Everything comes to an end. Even support for MSVC6, a.k.a. Microsoft Visual Studio 98, which subtly hints at just exactly how old this compiler was. I wouldn't be surprised if wxWidgets were the last open source library to still support it 15 years after its initial release but now, finally, it's over and 3.2 release will require just barely ten year old MSVC7 or maybe even MSVC8 if nobody uses VC7 any more (but up to at least a year ago, some people were still actually using VC6, which is why it was, and remains, still supported in 3.0 release, although with quite some functionality not available for it).

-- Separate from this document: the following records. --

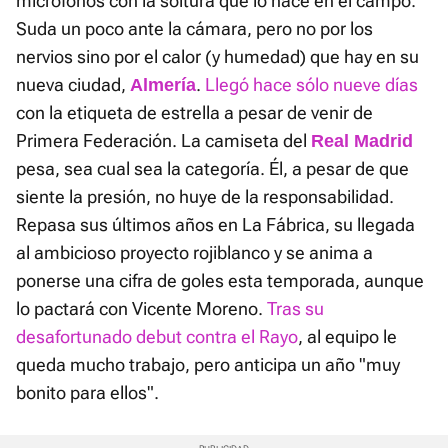
micrófonos con la soltura que lo hace en el campo.
Suda un poco ante la cámara, pero no por los
nervios sino por el calor (y humedad) que hay en su
nueva ciudad,
.
Llegó hace sólo nueve días
Almería
con la etiqueta de estrella a pesar de venir de
Primera Federación. La camiseta del
Real Madrid
pesa, sea cual sea la categoría. Él, a pesar de que
siente la presión, no huye de la responsabilidad.
Repasa sus últimos años en La Fábrica, su llegada
al ambicioso proyecto rojiblanco y se anima a
ponerse una cifra de goles esta temporada, aunque
lo pactará con Vicente Moreno.
Tras su
desafortunado debut contra el Rayo
, al equipo le
queda mucho trabajo, pero anticipa un año "muy
bonito para ellos".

In addition to dropping support for VC6, which was the really important change as it means we can, finally, write the code in wxWidgets itself in something resembling standard C++, we also officially stopped supporting Windows 9x (95/98/ME) in wxMSW port. Windows XP remains supported however as the differences between it and later Windows versions are much smaller than those with Win9x.
Finally, another port bites the dust: this time it was wxPM, the port of wxWidgets to OS/2. As far as I know, neither the port nor the platform itself are used since quite some time and the last real contribution to it dates from almost 5 years ago.
Edit: I am on a tear, since writing the initial version of this post, I've also removed support for the obsolete OpenWatcom and DigitalMars compilers as well as positively ancient (last century) MinGW versions. At this rate, there will be nothing left to remove soon, so I am going to really stop now.